Myogenic Differentiation and Fusion Assay

To promote fusion and differentiation, rat L6 myoblasts were seeded at 104 cells/cm2 in 60-mm tissue culture plastic Petri dishes in 4 ml of growth medium (GM) (DMEM plus 10% fetal bovine serum), and cultured without changing the medium for 3 d. When cells were nearly confluent, the medium was replaced with 4 ml of differentiation medium (DMEM plus 2% horse serum), and the cells were cultured for an additional 7 d. The ability of cells to fuse was assessed by determining the number of nuclei in cells with more than three nuclei and dividing by the total number of nuclei in all cells, as described previously (Eidelman et al., 1993). For anti-myosin immunofluorescent staining, cultures were induced to differentiate in multiwell chamber slides (Nunclon; Nalge Nunc, Naperville, IL). As a measure of biochemical differentiation, immunofluorescent labeling of permeabilized cells was performed as described previously (De Giovanni et al., 1993) by using anti-myosin heavy chain monoclonal 47A antibody (courtesy of P. A. Merrifield, University of Western Ontario, London, Ontario, Canada).

RESULTS

Sequence Features

The known nucleotide sequences of the carboxy-terminal domains of human CEA family members (Figure 1) indicate the common presence at the same position of a stop codon in all GPI-anchored members (CEA, CEACAM6, CEACAM8, and CEACAM7), differing by a one-base pair deletion and a substitution relative to the sequences of TM-anchored members (CEACAM1 and CEACAM3). Interestingly, these mutations occurred in a region consisting of three trinucleotide (AGC) imperfect repeats, which might be expected to be a mutational hot spot due to slippage of replication enzymes (Freimer and Slatkin, 1996), and which, in fact, shows deletion of one of the first two repeats as well as other mutations in various family members (Figure 1). As mentioned above, the acquisition of a stop codon and a few upstream mutations in TM-anchored CEACAM1 has been shown to be sufficient for conversion to efficient GPI anchorage.

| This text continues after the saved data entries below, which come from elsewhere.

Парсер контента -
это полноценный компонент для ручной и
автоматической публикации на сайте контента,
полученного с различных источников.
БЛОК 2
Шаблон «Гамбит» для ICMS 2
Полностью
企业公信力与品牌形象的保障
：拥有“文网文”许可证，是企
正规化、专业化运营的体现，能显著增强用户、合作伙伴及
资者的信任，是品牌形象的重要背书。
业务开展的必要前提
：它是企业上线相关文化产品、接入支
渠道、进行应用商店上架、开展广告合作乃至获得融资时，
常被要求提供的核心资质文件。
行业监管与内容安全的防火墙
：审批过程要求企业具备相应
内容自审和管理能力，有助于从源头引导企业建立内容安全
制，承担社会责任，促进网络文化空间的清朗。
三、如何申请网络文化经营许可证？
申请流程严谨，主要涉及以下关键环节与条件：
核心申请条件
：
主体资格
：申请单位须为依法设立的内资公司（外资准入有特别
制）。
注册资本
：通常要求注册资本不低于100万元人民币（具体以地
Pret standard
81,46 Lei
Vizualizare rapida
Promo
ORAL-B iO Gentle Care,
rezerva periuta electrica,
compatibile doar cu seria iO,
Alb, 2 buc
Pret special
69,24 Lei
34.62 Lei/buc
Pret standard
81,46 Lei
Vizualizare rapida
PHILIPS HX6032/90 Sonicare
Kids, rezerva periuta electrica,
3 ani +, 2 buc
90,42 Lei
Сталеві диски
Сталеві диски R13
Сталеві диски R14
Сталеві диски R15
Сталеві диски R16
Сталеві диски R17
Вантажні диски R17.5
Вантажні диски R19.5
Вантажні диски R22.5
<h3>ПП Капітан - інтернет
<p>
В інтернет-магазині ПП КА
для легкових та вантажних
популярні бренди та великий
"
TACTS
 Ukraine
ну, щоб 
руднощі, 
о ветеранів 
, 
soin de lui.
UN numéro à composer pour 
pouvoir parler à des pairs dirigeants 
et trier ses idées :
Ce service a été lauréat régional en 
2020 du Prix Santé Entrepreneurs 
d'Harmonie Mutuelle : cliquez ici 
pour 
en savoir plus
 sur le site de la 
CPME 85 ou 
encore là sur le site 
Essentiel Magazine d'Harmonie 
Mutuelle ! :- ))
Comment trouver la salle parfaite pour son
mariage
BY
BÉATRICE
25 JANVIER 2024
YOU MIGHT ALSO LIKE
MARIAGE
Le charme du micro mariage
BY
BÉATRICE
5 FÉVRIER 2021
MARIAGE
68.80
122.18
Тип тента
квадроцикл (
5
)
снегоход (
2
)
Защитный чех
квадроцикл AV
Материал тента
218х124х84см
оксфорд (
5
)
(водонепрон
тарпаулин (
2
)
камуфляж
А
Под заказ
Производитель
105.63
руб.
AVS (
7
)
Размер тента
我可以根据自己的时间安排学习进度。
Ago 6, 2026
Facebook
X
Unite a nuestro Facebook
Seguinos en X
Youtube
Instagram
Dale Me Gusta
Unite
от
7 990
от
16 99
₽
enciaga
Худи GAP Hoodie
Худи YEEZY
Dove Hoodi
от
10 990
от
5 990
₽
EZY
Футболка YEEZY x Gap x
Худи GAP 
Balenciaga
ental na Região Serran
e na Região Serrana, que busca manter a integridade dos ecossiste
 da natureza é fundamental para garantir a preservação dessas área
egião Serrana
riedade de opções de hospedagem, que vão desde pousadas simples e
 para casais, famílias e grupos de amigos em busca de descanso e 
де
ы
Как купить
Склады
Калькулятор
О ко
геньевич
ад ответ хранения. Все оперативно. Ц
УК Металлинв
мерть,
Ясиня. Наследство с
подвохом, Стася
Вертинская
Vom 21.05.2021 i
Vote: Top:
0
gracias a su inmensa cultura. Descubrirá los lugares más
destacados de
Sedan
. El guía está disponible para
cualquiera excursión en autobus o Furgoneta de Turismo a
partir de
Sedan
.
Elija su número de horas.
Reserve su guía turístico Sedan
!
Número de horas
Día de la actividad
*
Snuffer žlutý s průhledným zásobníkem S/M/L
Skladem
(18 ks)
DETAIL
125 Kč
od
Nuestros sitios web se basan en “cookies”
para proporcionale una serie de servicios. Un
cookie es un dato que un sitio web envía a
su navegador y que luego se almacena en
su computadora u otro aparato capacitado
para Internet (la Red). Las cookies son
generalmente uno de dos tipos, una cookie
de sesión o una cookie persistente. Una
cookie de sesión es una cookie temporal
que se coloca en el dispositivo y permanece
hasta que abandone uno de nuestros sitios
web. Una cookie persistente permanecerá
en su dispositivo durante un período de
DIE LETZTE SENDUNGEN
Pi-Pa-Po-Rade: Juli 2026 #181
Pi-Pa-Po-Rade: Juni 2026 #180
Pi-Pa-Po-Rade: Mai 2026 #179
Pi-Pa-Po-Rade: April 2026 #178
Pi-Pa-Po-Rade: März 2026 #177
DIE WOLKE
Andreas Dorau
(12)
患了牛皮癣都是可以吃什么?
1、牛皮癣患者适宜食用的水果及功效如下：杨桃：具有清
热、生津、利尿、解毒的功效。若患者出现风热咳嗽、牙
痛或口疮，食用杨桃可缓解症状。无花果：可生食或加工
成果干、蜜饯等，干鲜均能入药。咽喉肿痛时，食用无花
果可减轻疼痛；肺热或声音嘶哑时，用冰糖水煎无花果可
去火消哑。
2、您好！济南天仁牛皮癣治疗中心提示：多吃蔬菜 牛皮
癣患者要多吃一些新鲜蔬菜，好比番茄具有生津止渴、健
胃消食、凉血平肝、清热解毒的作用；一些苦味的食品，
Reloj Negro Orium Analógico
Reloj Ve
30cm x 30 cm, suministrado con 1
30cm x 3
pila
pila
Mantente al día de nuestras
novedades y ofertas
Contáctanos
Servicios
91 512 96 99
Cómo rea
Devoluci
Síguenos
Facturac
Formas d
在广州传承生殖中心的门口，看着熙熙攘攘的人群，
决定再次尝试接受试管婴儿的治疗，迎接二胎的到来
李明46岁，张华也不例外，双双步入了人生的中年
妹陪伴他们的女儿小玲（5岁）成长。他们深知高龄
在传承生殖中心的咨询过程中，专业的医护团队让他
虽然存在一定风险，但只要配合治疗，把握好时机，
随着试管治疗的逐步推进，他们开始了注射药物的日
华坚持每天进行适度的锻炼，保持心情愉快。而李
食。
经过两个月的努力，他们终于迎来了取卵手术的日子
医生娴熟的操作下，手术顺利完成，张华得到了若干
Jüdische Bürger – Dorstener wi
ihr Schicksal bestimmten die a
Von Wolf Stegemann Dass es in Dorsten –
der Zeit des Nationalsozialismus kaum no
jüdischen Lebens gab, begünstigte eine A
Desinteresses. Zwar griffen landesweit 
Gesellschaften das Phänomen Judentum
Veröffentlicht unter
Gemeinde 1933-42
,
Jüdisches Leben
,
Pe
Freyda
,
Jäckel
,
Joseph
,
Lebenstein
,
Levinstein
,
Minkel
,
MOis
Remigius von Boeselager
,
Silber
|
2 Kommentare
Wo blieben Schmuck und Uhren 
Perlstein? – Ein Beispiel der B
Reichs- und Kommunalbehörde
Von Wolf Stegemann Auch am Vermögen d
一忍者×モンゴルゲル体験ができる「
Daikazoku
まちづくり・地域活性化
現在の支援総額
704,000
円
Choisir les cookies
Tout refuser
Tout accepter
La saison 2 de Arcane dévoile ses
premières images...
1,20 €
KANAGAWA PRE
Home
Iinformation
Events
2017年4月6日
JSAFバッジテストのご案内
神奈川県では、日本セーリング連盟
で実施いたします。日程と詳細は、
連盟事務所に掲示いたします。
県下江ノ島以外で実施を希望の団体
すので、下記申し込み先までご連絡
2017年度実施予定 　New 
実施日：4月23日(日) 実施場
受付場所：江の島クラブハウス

Isolation and Characterization of Genomic Carboxy-Terminal Sequences

On the assumption that a stop codon in the carboxy-terminal domain of CEA family members is indicative of GPI linkage (Naghibalhossaini and Stanners, 2004), the carboxy-terminal exon nucleotide sequence of human CEA was used to design two sets of primers for PCR reactions with genomic DNA of various species (Figure 1). One of these sets (S-1 and AS-1) could amplify only sequences containing the human CEA-like stop codon, because the 3′ end of the AS-1 primer is situated in the stop codon. The second set of primers (S-2 and AS-2) bracket the first set and therefore include the stop codon. Both sets were used to screen genomic DNA from various species.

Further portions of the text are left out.